Trial Court Judge: Judge Timothy R. Brock

This is the second appeal by the father of three minor children challenging the termination of his parental rights. Mother’s parental rights were terminated in 2009 and are not at issue. In the first appeal, this Court found the Department of Children’s Services failed to make reasonable efforts to reunite the children with the father and therefore reversed the termination of Father’sparental rights.In re Keisheal,N.E.,No.M2009-02527-COA-R3-PT, 2010 WL 2176104, at *1 (Tenn. Ct. App. May 28, 2010). Following the first appeal, a new petition was filed. After the second trial, the trial court found the petitioners established the ground listed in Tennessee Code Annotated § 36-1-113(g)(8)(B)(i) that: “[t]he parent . . . is incompetent to adequately provide for the further care and supervision of the child because the parent’s . . . mental condition is presently so impaired and is so likely to remain so that it is unlikely that the parent . . . will be able to assume the care and responsibility for the child in the near future. . . .” The trial court further found the Department of Children’s Services made reasonable efforts to reunite the children with the father, and that termination was in the children’s best interest. We affirm.

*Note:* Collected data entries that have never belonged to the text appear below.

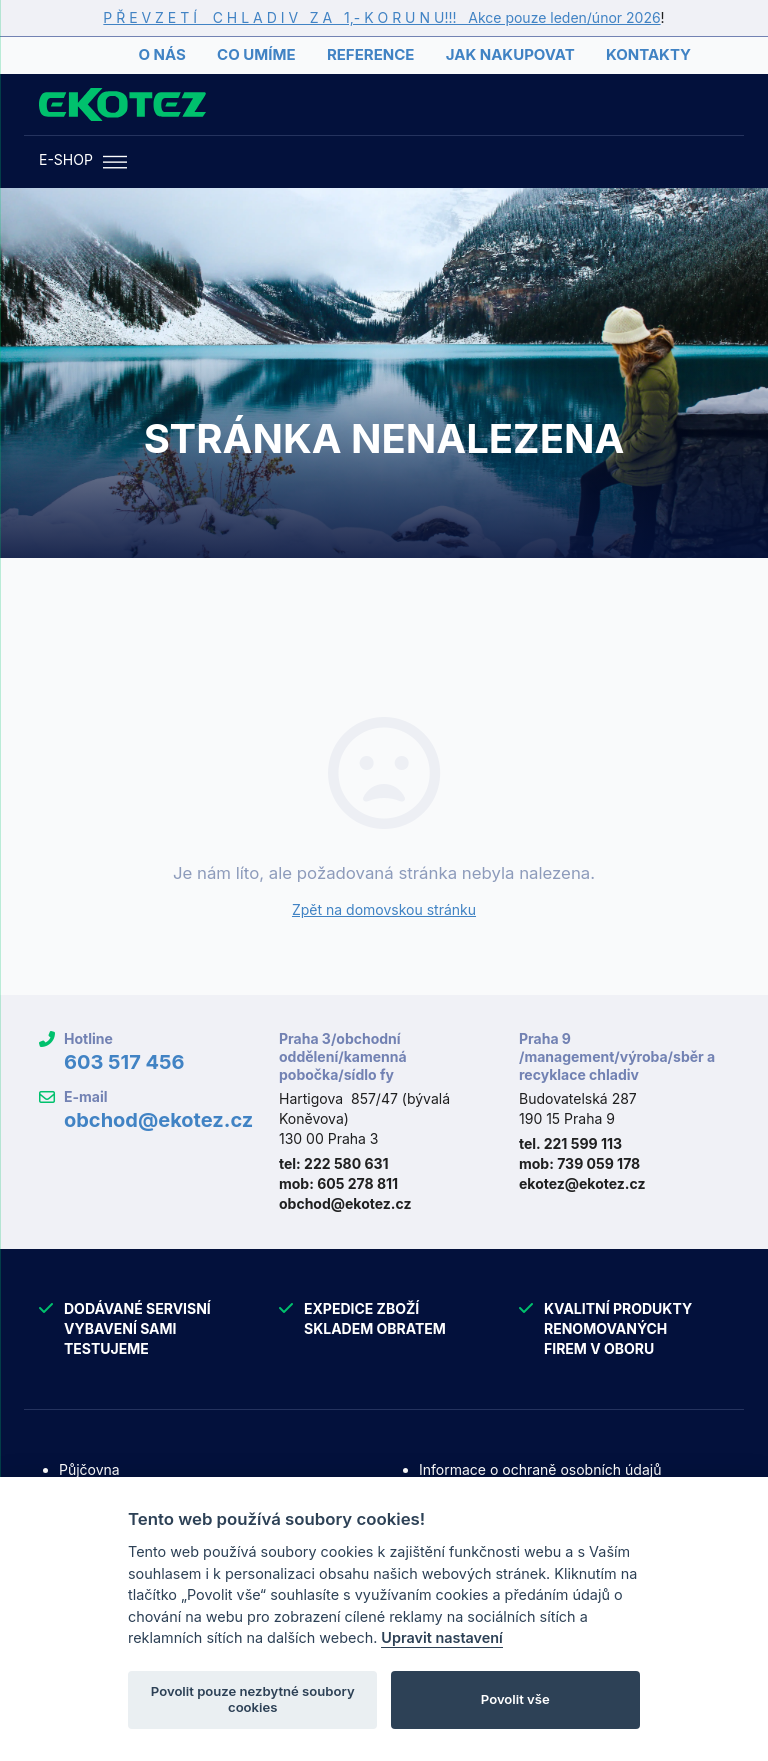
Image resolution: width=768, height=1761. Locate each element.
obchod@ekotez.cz (158, 1120)
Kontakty (648, 54)
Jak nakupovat (510, 54)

Coffee County Court of Appeals 02/04/13
Fayette Janitorial Services and Technology Insurance Company, as Assignee of the Claims of Wesley Kennedy v. Kellogg USA, Inc.
W2011-01759-COA-R3-CV
Authoring Judge: Presiding Judge Alan E. Highers
Trial Court Judge: Judge Jerry Stokes

This appeal involves a tort suit filed after a workplace injury. The defendant filed a motion for summary judgment, contending that it was a statutory employer within the meaning of the Workers’ Compensation Law, Tenn. Code Ann. § 50-6-113, and therefore, it was immune from the tort claim asserted on behalf of the injured worker. The trial court granted the defendant’s motion for summary judgment. Plaintiffs appeal. We affirm.